In the end, telling the audience someone is a certain way isn’t enough.  They have to be shown to act that way, plausibly and naturally.  Throughout the whole opening section, I felt like very little care was given to the decision making process of the characters.  They acted often seemingly without regard for danger, or without even stopping to muse if it was a bad idea before deciding they needed to act despite the risks.  It reduced their agency.

Finally – I’m putting this last because it’s more structural and less story.
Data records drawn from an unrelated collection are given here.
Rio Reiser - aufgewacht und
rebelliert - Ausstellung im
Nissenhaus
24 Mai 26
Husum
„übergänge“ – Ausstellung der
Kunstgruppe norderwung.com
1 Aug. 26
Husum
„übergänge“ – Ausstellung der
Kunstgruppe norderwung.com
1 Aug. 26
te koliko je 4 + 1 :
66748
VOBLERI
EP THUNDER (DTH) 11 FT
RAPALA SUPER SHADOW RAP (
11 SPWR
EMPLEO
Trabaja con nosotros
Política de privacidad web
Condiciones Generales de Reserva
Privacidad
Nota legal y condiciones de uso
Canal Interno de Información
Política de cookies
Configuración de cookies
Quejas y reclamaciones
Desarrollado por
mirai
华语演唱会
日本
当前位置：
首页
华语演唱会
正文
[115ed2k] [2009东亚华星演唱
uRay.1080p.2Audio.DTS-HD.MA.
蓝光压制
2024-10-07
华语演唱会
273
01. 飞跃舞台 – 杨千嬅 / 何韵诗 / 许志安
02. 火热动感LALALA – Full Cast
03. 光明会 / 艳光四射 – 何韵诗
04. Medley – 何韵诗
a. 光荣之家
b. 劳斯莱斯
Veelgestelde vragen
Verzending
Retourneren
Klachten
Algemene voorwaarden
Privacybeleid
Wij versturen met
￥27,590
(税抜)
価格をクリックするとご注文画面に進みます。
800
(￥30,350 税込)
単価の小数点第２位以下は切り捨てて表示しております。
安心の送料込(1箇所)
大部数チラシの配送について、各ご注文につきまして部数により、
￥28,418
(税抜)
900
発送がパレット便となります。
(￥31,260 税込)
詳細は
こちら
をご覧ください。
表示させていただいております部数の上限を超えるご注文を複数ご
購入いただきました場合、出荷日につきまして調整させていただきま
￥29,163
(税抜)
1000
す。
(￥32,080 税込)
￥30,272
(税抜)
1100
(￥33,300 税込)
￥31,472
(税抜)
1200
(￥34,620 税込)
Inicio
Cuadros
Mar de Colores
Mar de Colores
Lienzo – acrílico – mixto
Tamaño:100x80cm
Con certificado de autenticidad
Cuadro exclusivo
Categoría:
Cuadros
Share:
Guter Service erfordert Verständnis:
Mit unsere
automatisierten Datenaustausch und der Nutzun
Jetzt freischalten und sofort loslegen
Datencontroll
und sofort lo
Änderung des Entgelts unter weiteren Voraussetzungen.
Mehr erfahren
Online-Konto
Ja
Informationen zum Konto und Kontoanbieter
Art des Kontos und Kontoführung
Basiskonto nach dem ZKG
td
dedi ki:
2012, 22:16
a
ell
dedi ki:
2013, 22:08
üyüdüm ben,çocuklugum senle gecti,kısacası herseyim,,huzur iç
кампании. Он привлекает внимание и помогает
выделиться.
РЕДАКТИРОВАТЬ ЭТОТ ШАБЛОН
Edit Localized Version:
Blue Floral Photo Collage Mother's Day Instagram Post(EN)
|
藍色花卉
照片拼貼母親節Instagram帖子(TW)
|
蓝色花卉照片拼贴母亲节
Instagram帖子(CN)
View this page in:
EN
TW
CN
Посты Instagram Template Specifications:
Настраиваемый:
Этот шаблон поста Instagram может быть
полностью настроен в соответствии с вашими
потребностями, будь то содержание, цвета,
I was reading on kindle, through my phone, with the text side pretty small (I don’t like to change pages often).  While I was doing so, there were a number of times when I’d change page, and find that the entire next page was a single paragraph with no breaks.

Situations like that made the book very, very difficult to read, as any points of importance were hidden behind a seamless wall of flowered prose.  I’d recommend that another look be given to the formatting, to try and break some of that up.

And…I think that’s about enough xD

I do think that there’s a ton of potential in this series and from this author.  At the core of the story was a story, which certainly held a lot of promise, and given the obvious care Davies took with his world, I’m completely certain that there were some good and exciting things coming down the line.

My overall rating: 2/5

Would I recommend this story to you: I think this story could appeal to those who enjoy fiction with dense, visually-intensive prose, or those who enjoy a worldbuilding-heavy story.